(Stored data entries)
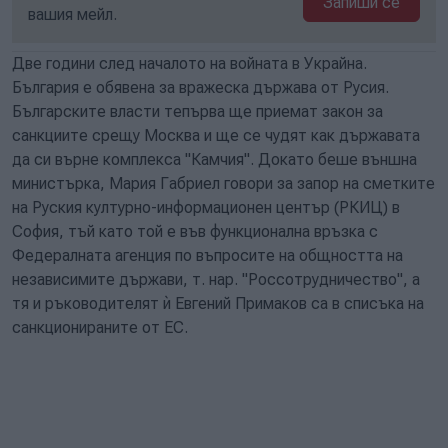
Запиши се
вашия мейл.
Две години след началото на войната в Украйна.
България е обявена за вражеска държава от Русия.
Българските власти тепърва ще приемат закон за
санкциите срещу Москва и ще се чудят как държавата
да си върне комплекса "Камчия". Докато беше външна
министърка, Мария Габриел говори за запор на сметките
на Руския културно-информационен център (РКИЦ) в
София, тъй като той е във функционална връзка с
Федералната агенция по въпросите на общността на
независимите държави, т. нар. "Россотрудничество", а
тя и ръководителят ѝ Евгений Примаков са в списъка на
санкционираните от ЕС.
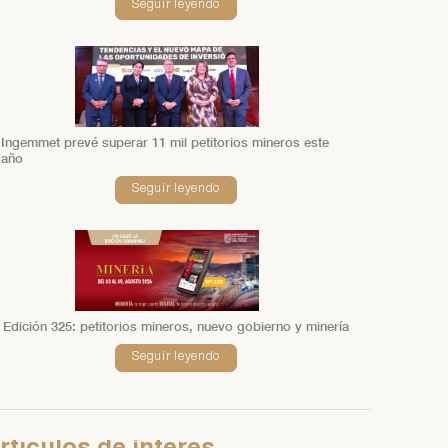
Seguir leyendo
Ingemmet prevé superar 11 mil petitorios mineros este
año
Seguir leyendo
Edición 325: petitorios mineros, nuevo gobierno y minería
Seguir leyendo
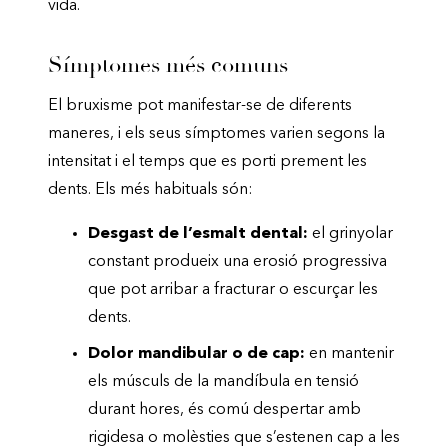
vida.
Símptomes més comuns
El bruxisme pot manifestar-se de diferents
maneres, i els seus símptomes varien segons la
intensitat i el temps que es porti prement les
dents. Els més habituals són:
Desgast de l’esmalt dental:
el grinyolar
constant produeix una erosió progressiva
que pot arribar a fracturar o escurçar les
dents.
Dolor mandibular o de cap:
en mantenir
els músculs de la mandíbula en tensió
durant hores, és comú despertar amb
rigidesa o molèsties que s’estenen cap a les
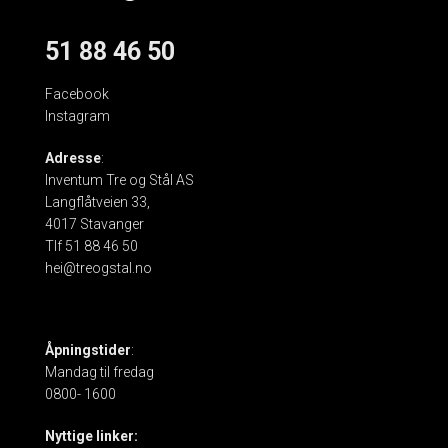
51 88 46 50
Facebook
Instagram
Adresse
:
Inventum Tre og Stål AS
Langflåtveien 33,
4017 Stavanger
Tlf 51 88 46 50
hei@treogstal.no
Åpningstider
:
Mandag til fredag
0800- 1600
Nyttige linker:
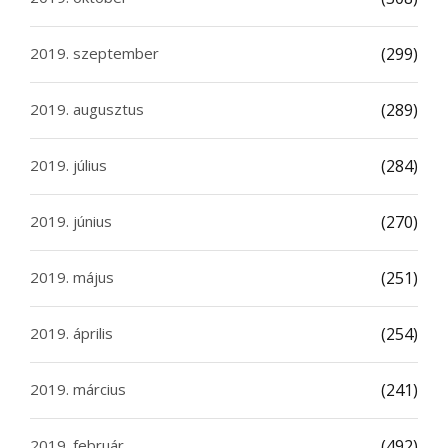
2019. szeptember
(299)
2019. augusztus
(289)
2019. július
(284)
2019. június
(270)
2019. május
(251)
2019. április
(254)
2019. március
(241)
2019. február
(492)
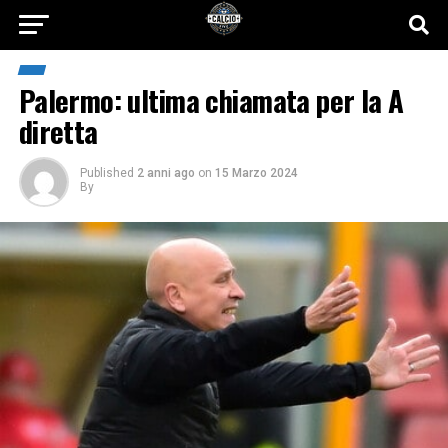
Palermo: ultima chiamata per la A
diretta
Published
2 anni ago
on
15 Marzo 2024
By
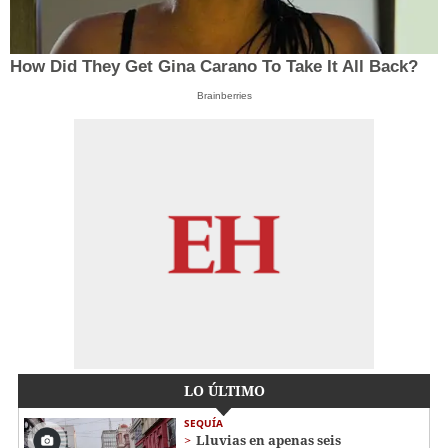
How Did They Get Gina Carano To Take It All Back?
Brainberries
LO ÚLTIMO
SEQUÍA
Lluvias en apenas seis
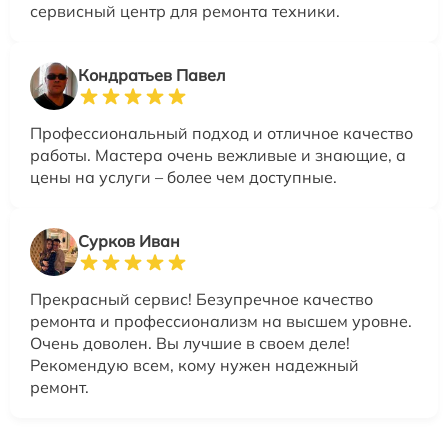
сервисный центр для ремонта техники.
Кондратьев Павел
Профессиональный подход и отличное качество
работы. Мастера очень вежливые и знающие, а
цены на услуги – более чем доступные.
Сурков Иван
Прекрасный сервис! Безупречное качество
ремонта и профессионализм на высшем уровне.
Очень доволен. Вы лучшие в своем деле!
Рекомендую всем, кому нужен надежный
ремонт.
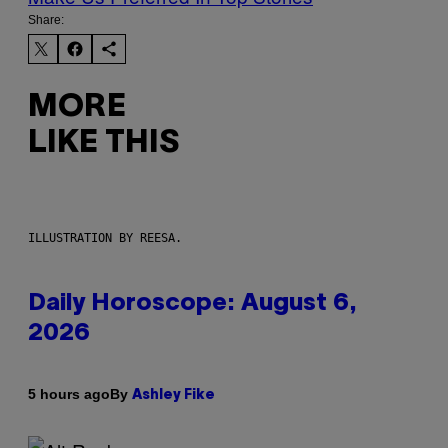
Share:
MORE
LIKE THIS
ILLUSTRATION BY REESA.
Daily Horoscope: August 6,
2026
By
5 hours ago
Ashley Fike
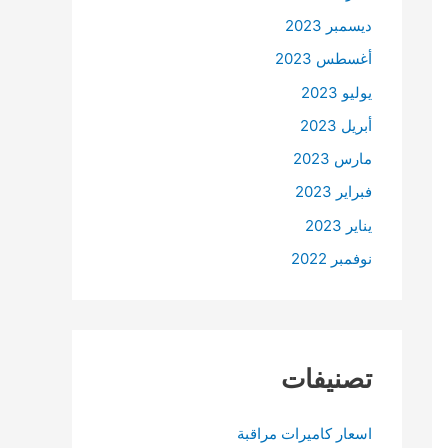
ديسمبر 2023
أغسطس 2023
يوليو 2023
أبريل 2023
مارس 2023
فبراير 2023
يناير 2023
نوفمبر 2022
تصنيفات
اسعار كاميرات مراقبة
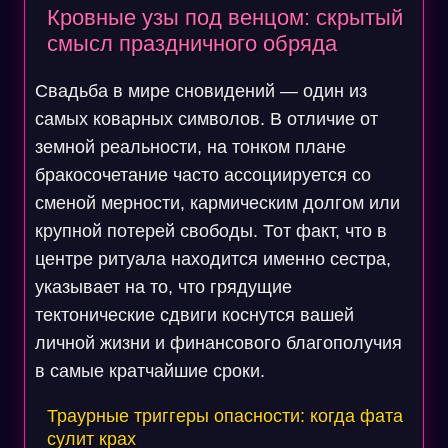
Кровные узы под венцом: скрытый
смысл праздничного обряда
Свадьба в мире сновидений — один из
самых коварных символов. В отличие от
земной реальности, на тонком плане
бракосочетание часто ассоциируется со
сменой мерности, кармическим долгом или
крупной потерей свободы. Тот факт, что в
центре ритуала находится именно сестра,
указывает на то, что грядущие
тектонические сдвиги коснутся вашей
личной жизни и финансового благополучия
в самые кратчайшие сроки.
Траурные триггеры опасности: когда фата
сулит крах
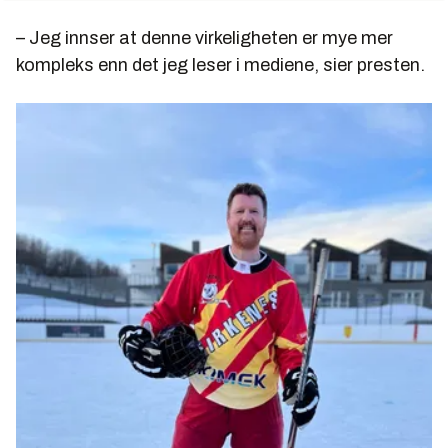
– Jeg innser at denne virkeligheten er mye mer
kompleks enn det jeg leser i mediene, sier presten.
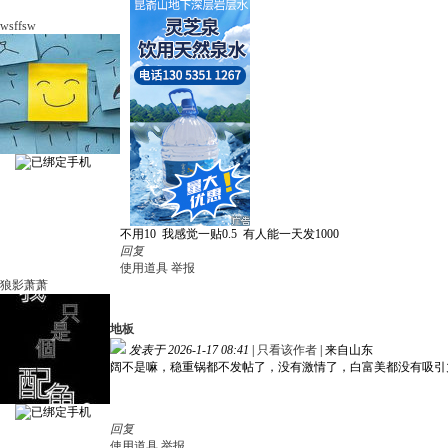
wsffsw
不用10 我感觉一贴0.5 有人能一天发1000
回复
使用道具
举报
狼影萧萧
地板
发表于 2026-1-17 08:41
|
只看该作者
|
来自山东
阔不是嘛，稳重锅都不发帖了，没有激情了，白富美都没有吸引
回复
使用道具
举报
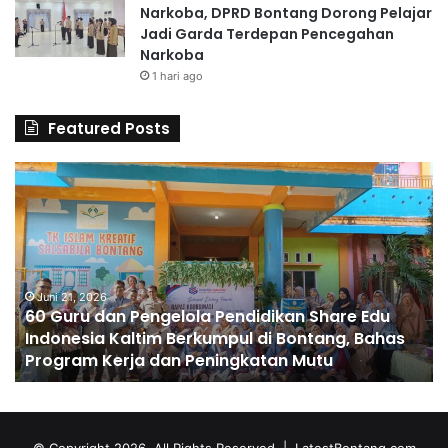
Narkoba, DPRD Bontang Dorong Pelajar
Jadi Garda Terdepan Pencegahan
Narkoba
1 hari ago
Featured Posts
6
S
0
D
G
A
u
l
r
H
u
u
d
Juni 21, 2026
s
60 Guru dan Pengelola Pendidikan Share Edu
a
n
Indonesia Kaltim Berkumpul di Bontang, Bahas
n
a
Program Kerja dan Peningkatan Mutu
P
C
e
e
n
t
g
a
e
k
© Copyright 2026, All Rights Reserved |
LatestBontang.com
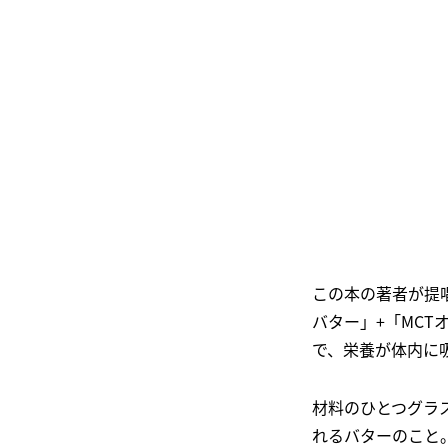
この本の著者が提
バター」+「MC
で、栄養が体内に
材料のひとつグラ
れるバターのこと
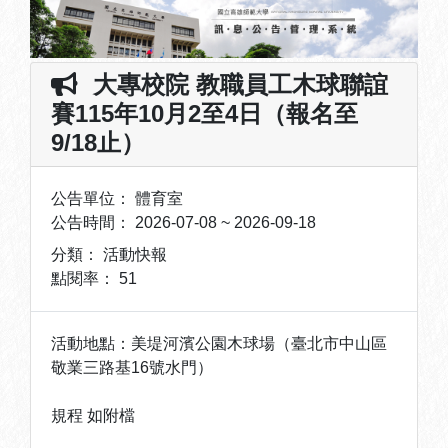
大專校院 教職員工木球聯誼
賽115年10月2至4日（報名至
9/18止）
公告單位：
體育室
公告時間：
2026-07-08 ~ 2026-09-18
分類：
活動快報
點閱率：
51
活動地點：美堤河濱公園木球場（臺北市中山區
敬業三路基16號水門）
規程 如附檔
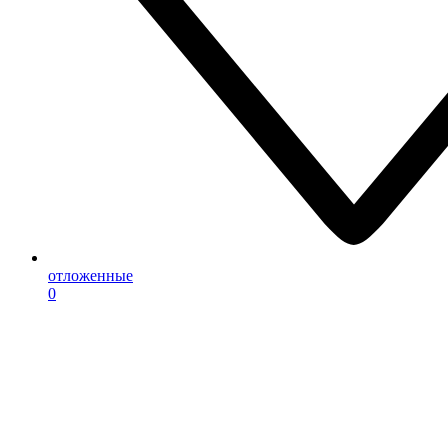
отложенные
0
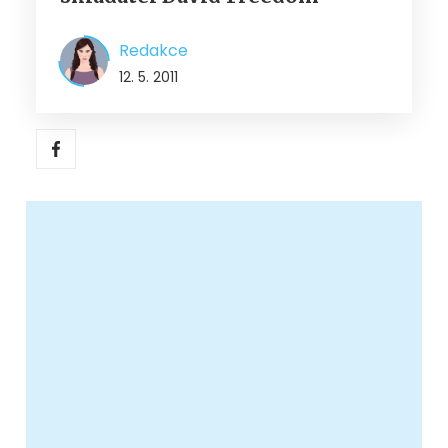
Redakce
12. 5. 2011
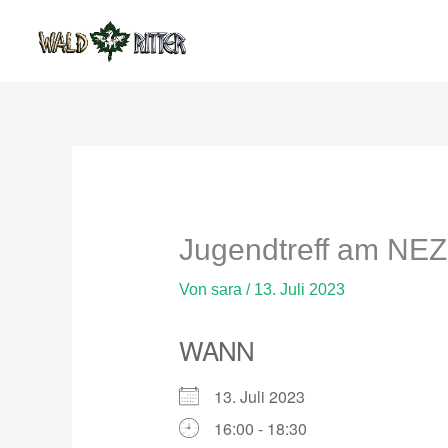
Zum
Inhalt
springen
Jugendtreff am NEZ
Von
sara
/
13. Juli 2023
WANN
13. Juli 2023
16:00 - 18:30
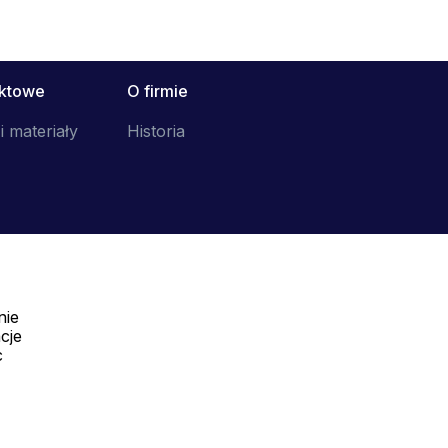
uktowe
O firmie
i materiały
Historia
nie
Telefon:
cje
Offline
c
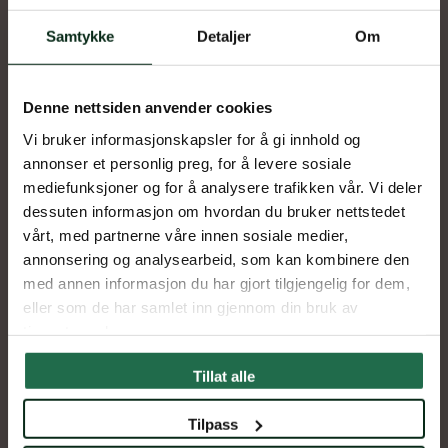
Samtykke
Detaljer
Om
Loppemarked på Lilleaker
Skole
Denne nettsiden anvender cookies
Dato
Vi bruker informasjonskapsler for å gi innhold og
26.apr
27.apr
annonser et personlig preg, for å levere sosiale
Sted
Lilleaker skole
mediefunksjoner og for å analysere trafikken vår. Vi deler
dessuten informasjon om hvordan du bruker nettstedet
vårt, med partnerne våre innen sosiale medier,
annonsering og analysearbeid, som kan kombinere den
med annen informasjon du har gjort tilgjengelig for dem,
eller som de har samlet inn gjennom din bruk av
tjenestene deres.
Tillat alle
Tilpass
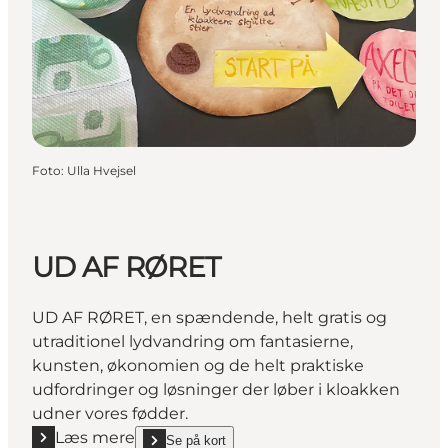
Foto
:
Ulla Hvejsel
UD AF RØRET
UD AF RØRET, en spændende, helt gratis og
utraditionel lydvandring om fantasierne,
kunsten, økonomien og de helt praktiske
udfordringer og løsninger der løber i kloakken
udner vores fødder.
Læs mere
Se på kort
Læs mere "UD AF RØRET"
show UD AF RØRET on_map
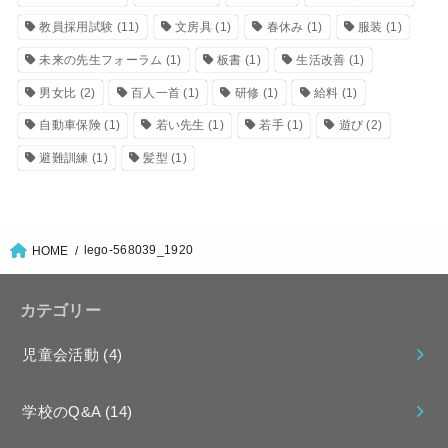
教員採用試験
(11)
文房具
(1)
春休み
(1)
服装
(1)
未来の先生フォーラム
(1)
板書
(1)
生活改善
(1)
男女比
(2)
百人一首
(1)
研修
(1)
給料
(1)
自動車保険
(1)
若い先生
(1)
若手
(1)
遊び
(2)
避難訓練
(1)
髪型
(1)
lego-568039_1920
HOME
カテゴリー
児童会活動
(4)
学校のQ&A
(14)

TASK BRIEF | I need each line of the entries that holds the string "Narkoba" located and copied.

SOLVED PROBLEM |
Narkoba, DPRD Bontang Dorong Pelajar
Narkoba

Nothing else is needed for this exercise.